Your copy of the data below must be exact and must leave out all pictures.

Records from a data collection
--- START ---

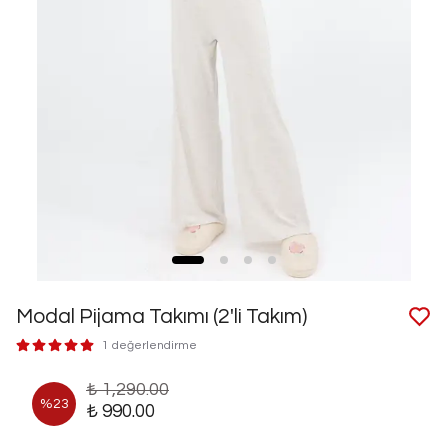
Modal Pijama Takımı (2'li Takım)
1 değerlendirme
₺ 1,290.00
%
23
₺ 990.00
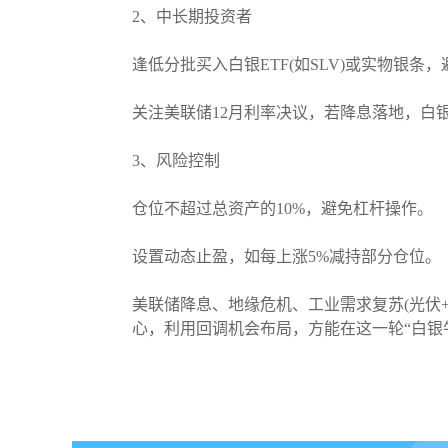
2、中长期投资者
逢低分批买入白银ETF(如SLV)或实物银条
关注美联储12月利率决议，若降息落地，白
3、风险控制
仓位不超过总资产的10%，避免杠杆操作。
设置动态止盈，如每上涨5%减持部分仓位。
美联储降息、地缘危机、工业需求复苏(光伏
心，利用回调机会布局，方能在这一轮“白银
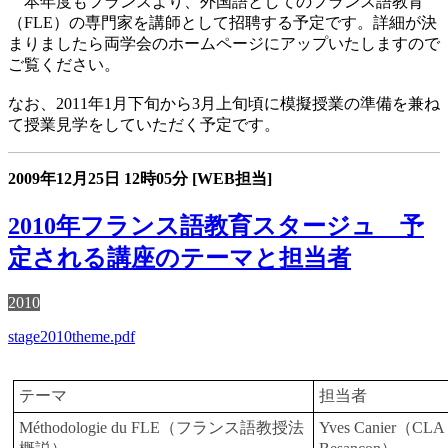
本年度もフランスより、外国語としてのフランス語教育
（FLE）の専門家を講師として招聘する予定です。詳細が決
まりましたら両学会のホームページにアップいたしますので
ご覧ください。
なお、2011年1月下旬から3月上旬頃に模擬授業の準備を兼ね
て授業見学をしていただく予定です。
2009年12月25日
12時05分
[WEB担当]
2010年フランス語教育スタージュ 予
定される講座のテーマと担当者
2010
stage2010theme.pdf
テーマ
担当者
Méthodologie du FLE（フランス語教授法
Yves Canier（CLA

--- END ---

Response ::
Modal Pijama Takımı (2'li Takım)
1 değerlendirme
₺ 1,290.00
%
23
₺ 990.00
2、中长期投资者
逢低分批买入白银ETF(如SLV)或实物银条
关注美联储12月利率决议，若降息落地，白
3、风险控制
仓位不超过总资产的10%，避免杠杆操作。
设置动态止盈，如每上涨5%减持部分仓位。
美联储降息、地缘危机、工业需求复苏(光伏
心，利用回调机会布局，方能在这一轮“白银
本年度もフランスより、外国語としてのフランス語教育
（FLE）の専門家を講師として招聘する予定です。詳細が決
まりましたら両学会のホームページにアップいたしますので
ご覧ください。
なお、2011年1月下旬から3月上旬頃に模擬授業の準備を兼ね
て授業見学をしていただく予定です。
2009年12月25日
12時05分
[WEB担当]
2010年フランス語教育スタージュ 予
定される講座のテーマと担当者
2010
stage2010theme.pdf
テーマ
担当者
Méthodologie du FLE（フランス語教授法
Yves Canier（CLA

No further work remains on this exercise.